***The Forsaken

Ace Atkins, motorcycle

(photo: Heinrich Klaffs, creative commons license)

By Ace Atkins – This crime thriller series featuring Jericho, Mississippi, sheriff Quinn Colson has been widely praised as offering “a new standard for Southern crime novels.” I haven’t read the others in the series or perhaps enough Southern crime literature to judge, but I’m puzzled by that characterization. Perhaps it’s inevitable, as cultural homogenization and Wal-Mart have taken over this country, but the people didn’t behave, speak, think, or live in a landscape that seemed uniquely Southern to me.

The principal character—Sheriff Quinn Colson—didn’t come off the page. He’s kind of laid back, kind of taciturn, kind of boring. I definitely did enjoy several of the women characters: smart-ass Chief Deputy Sheriff Lillie Virgil (good banter with Colson) and townswoman-with-a-fractured-past Diana Tull. The assorted criminals, low-lifes, and ne’er-do-wells were mostly off-putting and two-dimensional. Also, is it really necessary for there to be a beheading any time Mexicans are involved in a story? It seems like authorial shorthand to show how badass they are. (We’ve reached a sorry state when fictional beheading can become ho-hum, though it is definitely not in The Cartel, reviewed last Friday.)

The set-up of the novel is this: In 1977, 17-year-old Diana Tull and her 14-year-old girlfriend Lori Stillwell were abducted on a lonely country road by a badly scarred black man driving a gleaming Monte Carlo. Diana was raped, shot, and left for dead, and Lori was murdered. Within days a local motorcycle gang, the Born Losers (apt, that) vowed to avenge these crimes on behalf of their member, Lori’s father, and abduct a black loner, beat him, and lynch him.

Sheriff Colson’s absent father—a former Hollywood stunt man—was loosely affiliated with the biker gang and witnessed the execution. Colson’s uncle, the former sheriff, allowed the crime to take place and didn’t investigate, following the precepts of the “let sleeping dogs lie” school of law enforcement, which he continued to follow, even when Diana told him she’d seen the murderer again, several weeks after the crime. The lynched man lived alone in a shack in the woods, owned practically nothing and certainly no fancy car; nor did he have the terrible scars that Diana described. Why the townspeople are surprised to eventually learn the wrong man was lynched is a mystery in itself.

Fast-forward to the current day, and the pot is boiling: the old sheriff is dead and replaced by his nephew Quinn; Diana is a successful store-owner who, initially egged on by Lori’s father—now an impoverished drunk—has decided for reasons not entirely clear to reignite the investigation into the tragedy of the murder and lynching; and Chains LeDoux, the leader of the Born Losers in its heyday is about to be released from state prison.

To his credit, Sheriff Quinn is not ready to consign the resurfaced lynching to the cold case file, and investigating it predictably causes all kinds of secrets to slither out of the woodwork.

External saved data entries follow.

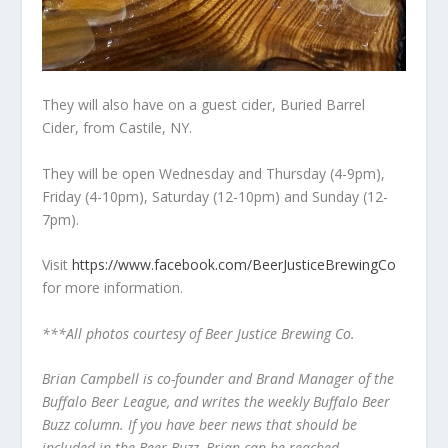
They will also have on a guest cider, Buried Barrel
Cider, from Castile, NY.
They will be open Wednesday and Thursday (4-9pm),
Friday (4-10pm), Saturday (12-10pm) and Sunday (12-
7pm).
Visit
https://www.facebook.com/BeerJusticeBrewingCo
for more information.
***All photos courtesy of Beer Justice Brewing Co.
Brian Campbell is co-founder and Brand Manager of the
Buffalo Beer League, and writes the weekly Buffalo Beer
Buzz column. If you have beer news that should be
included in the Beer Buzz, Brian can be reached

While the theme of revisiting past crimes and depredations in order to establish responsibility is worthy, in this book, we learn next-to-nothing about the nameless victim of the lynching, enabling scant emotional investment in the crime’s unraveling.

I’m prepared to believe readers of Atkins’s other four novels in this series have become attached to the characters and may like this one better than I did. Atkins has received many award nominations in the genre and was selected by the Robert B. Parker estate to continue writing books for the popular Spenser private investigator series.